The application process requires institutions to complete an institutional profile form. The completed form provides information about the institution’s offerings, governance, faculty and enrollment, as well as already published materials such as catalogs, policy manuals and strategic plans.

"Since we are literally dealing with the rest of the world here, the schools applying will be in various stages of development," Gould said. "We will need to sort and sift, encouraging the institutions that are ready to proceed, and giving those that are not some ideas about what they might do to get ready."

The 12 institutions in the pilot process were selected because they had established reputations for quality management education; and they provided a broad sampling of world regions, education models and cultural environments to test the applicability of AACSB standards and procedures. The size of the pilot group was limited by the available resources of AACSB, the staff, advisors and peer review team members.

In the post-pilot phase, institutions will voluntarily apply for consideration. This voluntary application will ensure consistency in the application process, alleviating concern that the process might be skewed to specific institutions or geographical regions.

Although the pilot institutions had no guarantee that they would achieve accreditation, the task force and AACSB accreditation committees want to dispel any hint of partiality, said Kraft.

"If you approach an institution and ask it to go through a pilot phase, it has a different approach than if it could come forward voluntarily," Kraft said. "We chose to eliminate the invitations. We also wanted to eliminate the idea that we would try to get balance around the world. If we are an international organization, the process should be open to all educational members to seek accreditation, whether they are well known or not, whether in the U.S., Canada, Europe, Asia or Oceania. It is their choice."

Kraft thinks that the increase in non-U.S. membership in AACSB, 26 approved in FY98-99, will be reflected by the growing number of institutions that will choose to pursue accreditation.

Greg Whittred, associate dean at the University of New South Wales’ Australian Graduate School of Management (AGSM), a new AACSB member, backs up Kraft’s belief. "I jumped at the opportunity to participate on the team for Warwick to get an insider’s perspective on what it would take to achieve accreditation," Whittred said. "Now, I guess I’m sitting at the head of the queue, with my foot on the accelerator, ready to go. But it’s a matter of them dropping the flag."

The flag was dropped this summer. Guidelines for applying and the eligibility criteria were distributed in July. The AARC will begin reviewing completed applications in the fall. The applications will be sorted into one of two readiness categories, based on the committee’s assessment.

The first category will be for institutions that appear to be ready to apply for accreditation. Institutions in this category meet the eligibility criteria and have demonstrated reasonably sufficient familiarity with the accreditation standards that more likely lead to production of a reasonably acceptable self-evaluation report.

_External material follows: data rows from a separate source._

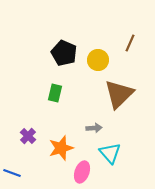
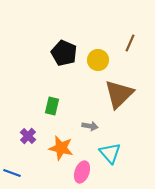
green rectangle: moved 3 px left, 13 px down
gray arrow: moved 4 px left, 2 px up; rotated 14 degrees clockwise
orange star: rotated 30 degrees clockwise
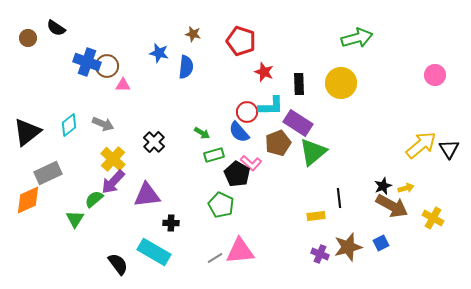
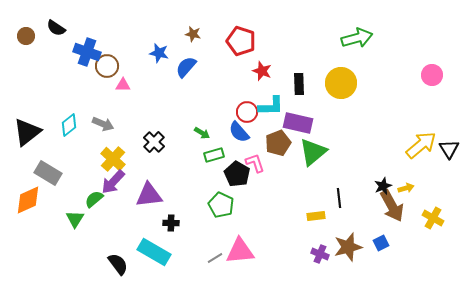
brown circle at (28, 38): moved 2 px left, 2 px up
blue cross at (87, 62): moved 10 px up
blue semicircle at (186, 67): rotated 145 degrees counterclockwise
red star at (264, 72): moved 2 px left, 1 px up
pink circle at (435, 75): moved 3 px left
purple rectangle at (298, 123): rotated 20 degrees counterclockwise
pink L-shape at (251, 163): moved 4 px right; rotated 150 degrees counterclockwise
gray rectangle at (48, 173): rotated 56 degrees clockwise
purple triangle at (147, 195): moved 2 px right
brown arrow at (392, 206): rotated 32 degrees clockwise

"Essentially, they appear to be ready for the self-evaluation process," Williams said. "Subsequently, the chair of the Business Accreditation Committee (BAC) and host dean would work toward mutual agreement on the team composition, and we would go through the normal process of their filing a self-evaluation report and have the on-site review, identical to the process for U.S. and Canadian members."

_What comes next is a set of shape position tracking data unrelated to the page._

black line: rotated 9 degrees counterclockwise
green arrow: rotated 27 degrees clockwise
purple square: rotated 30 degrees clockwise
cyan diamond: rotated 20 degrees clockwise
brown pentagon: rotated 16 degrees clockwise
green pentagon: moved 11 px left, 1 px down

The second category will be similar to a candidacy-type process, Williams said. "There are clearly important issues to be dealt with that appear likely to be resolved within a five-year or so period." Institutions in this category will be assigned an advisor to work with them on those issues, which would have to be resolved before they would be considered eligible to apply for initial accreditation. Currently, the candidacy-type partnership program is under development. It is anticipated that the program will be available in spring 2000.

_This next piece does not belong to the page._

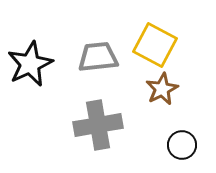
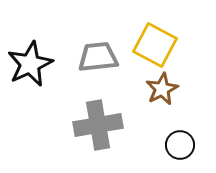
black circle: moved 2 px left
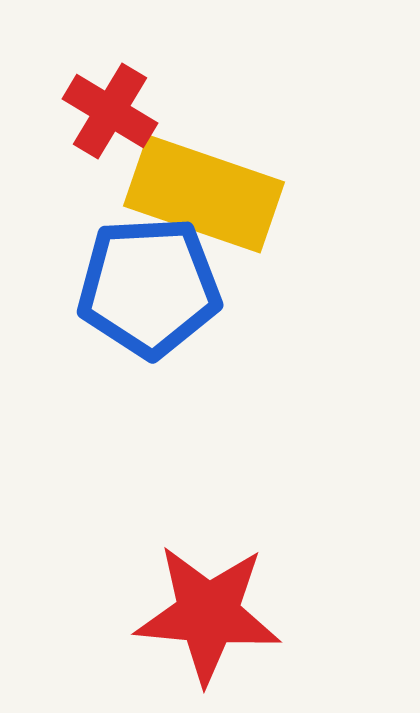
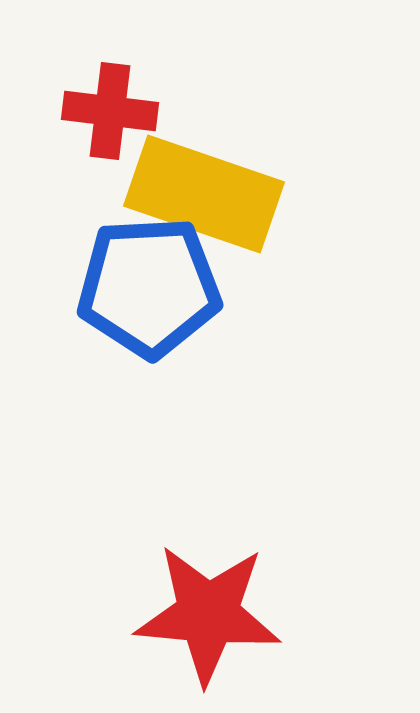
red cross: rotated 24 degrees counterclockwise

"None of this implies that an institution is accreditable," Kraft said. "It is really to ascertain that the institution understands the standards and should be able to produce an effective self-evaluation report. It is up to the institution to product the self-evaluation report and visit that convinces its peer review team to recommend accreditation. But we first want to assess a likelihood of readiness."

Benefits of Moving Forward
For more than three years since the peer review pilot effort was approved, those closely involved say they have no doubt about the present and potential value to be gained by globalizing accreditation processes.

The advisors, team chairs and members have had firsthand opportunities to learn innovative approaches and best practices from institutions in Europe, Asia, Mexico, Central and South America.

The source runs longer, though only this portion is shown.